Tag Archives: math

Lost in the flood #1: programming, Japanese gardens, music, machine learning

The problem: an ever expanding set of Chrome tabs of read/study/watch/respond-to later material. I’m trying a new solution: put the links in a blog post, write why I haven’t closed the tabs, close the tabs. (And come back to them later. Maybe.)

Let’s go.

What is embodied programming? blog post by Alex McLean (@yaxu). Alex is trying to give a name to something he’s calling embodied programming. From a quick skim I think it’s related to programming in a cyber-physical loop with the machine. But I need to read Alex’s post properly to be sure.

I first encountered the term cyber-physical in a paper by Andrew Sorensen (@digego). Programming With Time – Cyber-physical programming with Impromptu (Sorensen and Gardner 2010). Andrew Sorensen recently posted a video of his latest work: Physics Playroom at QUT’s new Science & Technology precinct, and gave a detailed technical description on the extempore mailing list. Physics Playroom is an impressive piece of interactive programming making use of a huge aggregated video wall, a cluster of computers, and bank of multi-touch screens capable of simultaneously interacting with a hoard of school kids. Playroom is developed in Andrew’s latest live coding system extempore. (If you’re reading this Andrew, thanks very much for answering my question in such detail!)

Emotional responses to music: The need to consider underlying mechanisms (Juslin and Västfjäll 2008). Related to my recent emotional response on the music-dsp mailing list.

One thing I did find time to watch was Dream Window: Reflections on the Japanese Garden (1992) a stunning documentary. IMDb describes it as “Exquisite exploration of landscape and Toru Takemitsu’s music for a Japanese moss garden.” Highly recommended.

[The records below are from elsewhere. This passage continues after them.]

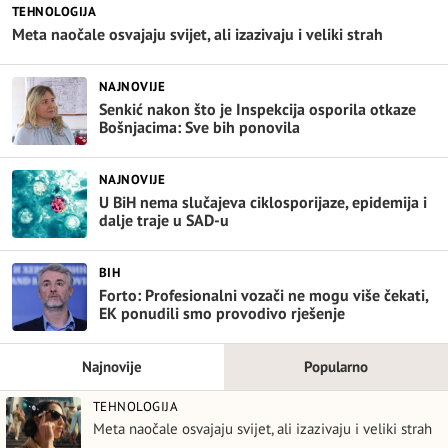
TEHNOLOGIJA
Meta naočale osvajaju svijet, ali izazivaju i veliki strah
NAJNOVIJE
Senkić nakon što je Inspekcija osporila otkaze
Bošnjacima: Sve bih ponovila
NAJNOVIJE
U BiH nema slučajeva ciklosporijaze, epidemija i
dalje traje u SAD-u
BIH
Forto: Profesionalni vozači ne mogu više čekati,
EK ponudili smo provodivo rješenje
Najnovije
Popularno
TEHNOLOGIJA
Meta naočale osvajaju svijet, ali izazivaju i veliki strah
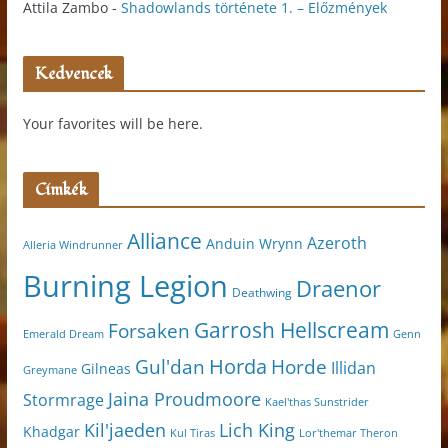
Attila Zambo
-
Shadowlands története 1. – Előzmények
Kedvencek
Your favorites will be here.
Címkék
Alliance
Azeroth
Anduin Wrynn
Alleria Windrunner
Burning Legion
Draenor
Deathwing
Garrosh Hellscream
Forsaken
Genn
Emerald Dream
Horda
Horde
Gul'dan
Illidan
Gilneas
Greymane
Jaina Proudmoore
Stormrage
Kael'thas Sunstrider
Kil'jaeden
Lich King
Khadgar
Kul Tiras
Lor'themar Theron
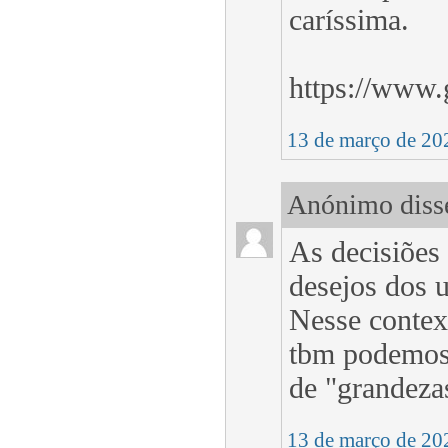
caríssima.
https://www.
13 de março de 20
Anónimo disse
As decisiões
desejos dos u
Nesse contex
tbm podemos 
de "grandeza
13 de março de 20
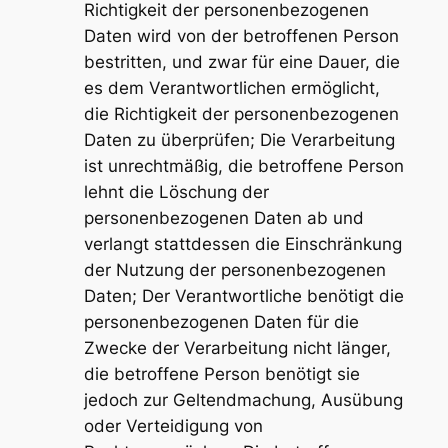
Richtigkeit der personenbezogenen
Daten wird von der betroffenen Person
bestritten, und zwar für eine Dauer, die
es dem Verantwortlichen ermöglicht,
die Richtigkeit der personenbezogenen
Daten zu überprüfen; Die Verarbeitung
ist unrechtmäßig, die betroffene Person
lehnt die Löschung der
personenbezogenen Daten ab und
verlangt stattdessen die Einschränkung
der Nutzung der personenbezogenen
Daten; Der Verantwortliche benötigt die
personenbezogenen Daten für die
Zwecke der Verarbeitung nicht länger,
die betroffene Person benötigt sie
jedoch zur Geltendmachung, Ausübung
oder Verteidigung von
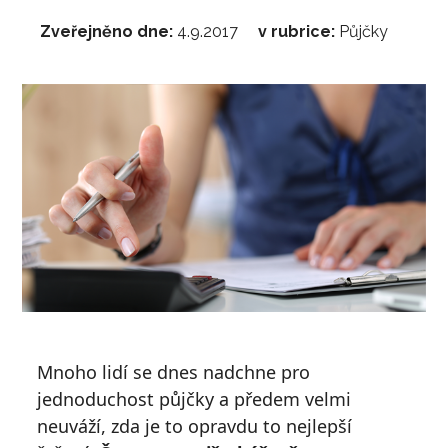
Zveřejněno dne:
4.9.2017
v rubrice:
Půjčky
Mnoho lidí se dnes nadchne pro
jednoduchost půjčky a předem velmi
neuváží, zda je to opravdu to nejlepší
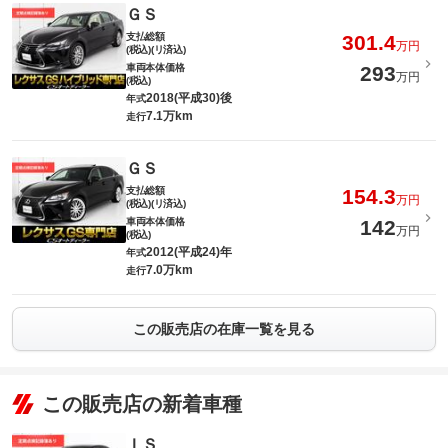
ＧＳ
支払総額
301.4
万円
(税込)(リ済込)
車両本体価格
293
万円
(税込)
2018(平成30)後
年式
7.1万km
走行
ＧＳ
支払総額
154.3
万円
(税込)(リ済込)
車両本体価格
142
万円
(税込)
2012(平成24)年
年式
7.0万km
走行
この販売店の在庫一覧を見る
この販売店の新着車種
ＩＳ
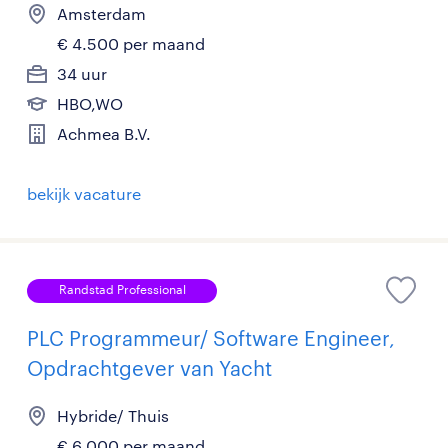
Amsterdam
€ 4.500 per maand
34 uur
HBO,WO
Achmea B.V.
bekijk vacature
Randstad Professional
PLC Programmeur/ Software Engineer,
Opdrachtgever van Yacht
Hybride/ Thuis
€ 6.000 per maand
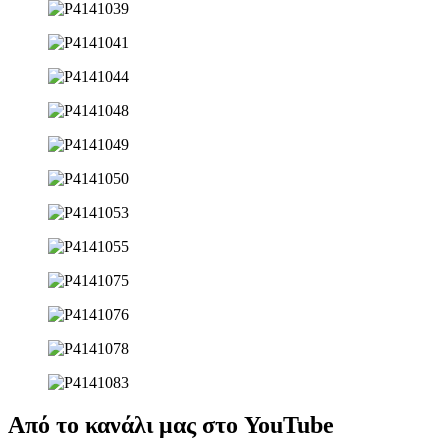
Από το κανάλι μας στο YouTube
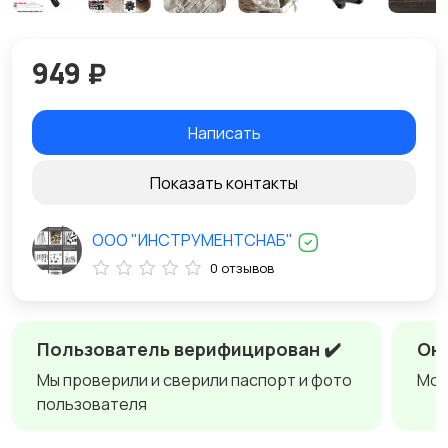
949 ₽
Написать
Показать контакты
ООО "ИНСТРУМЕНТСНАБ"
0 отзывов
Пользователь верифицирован ✔️
Онл
Мы проверили и сверили паспорт и фото
Мож
пользователя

My interest in Japanese gardens arose from an ongoing reflective process concerning software design. I was thinking about the concept of negative space — the space around things — the “anti-object”. This lead me to the related (but I don’t think synonymous) Japanese word “ma(here’s another definition of “ma”, and an interesting discussion about Ma at Metafilter). In the process I found MA: Space/Time in the Garden of Ryoan-Ji a video artwork by Takahiko Iimura. The artist’s notes about the work provide an interesting insight into the compositional process. I would like to know more about ma.

Generic programming with C++ concepts and Haskell type classes—a comparison (J.F. Bernardy et al 2010). Lately I’ve been writing C++ code that is better expressed using compile-time polymorphism (templates) than C++’s good old runtime polymorphism (virtual functions). I’ve been thinking about the not-yet-extant C++ concept specifications, which lead me to the linked paper. My knowledge of Haskell is limited. The relation between C++ templates and Haskell type classes has been on my radar since I encountered Bartosz Milewski’s Monads in C++ blog post a couple of years back.

The Fast Cauchy Transform and Faster Robust Linear Regression (K.L. Clarkson et al 2012) paper at arXiv.org and summary at Nuit Blanche (via @IgorCarron). Fast, Robust, Randomised, what more could you want? Fast L1 regression is a hobby of mine. If nothing else this paper will give me a chance to practice my Linear Algebra.

Machine learning – Random forests video of lecture by Nando de Freitas. Random forests, aka decision forests, and ensemble methods. Seems like something I should know more about.

NI have released Traktor DJ for iPad. I am intrigued by the UI design.

Striking it Richer: The Evolution of Top Incomes in the United States (Updated with 2011 estimates) by Emmanuel Saez (via @accessjames). My version of following the movie stars.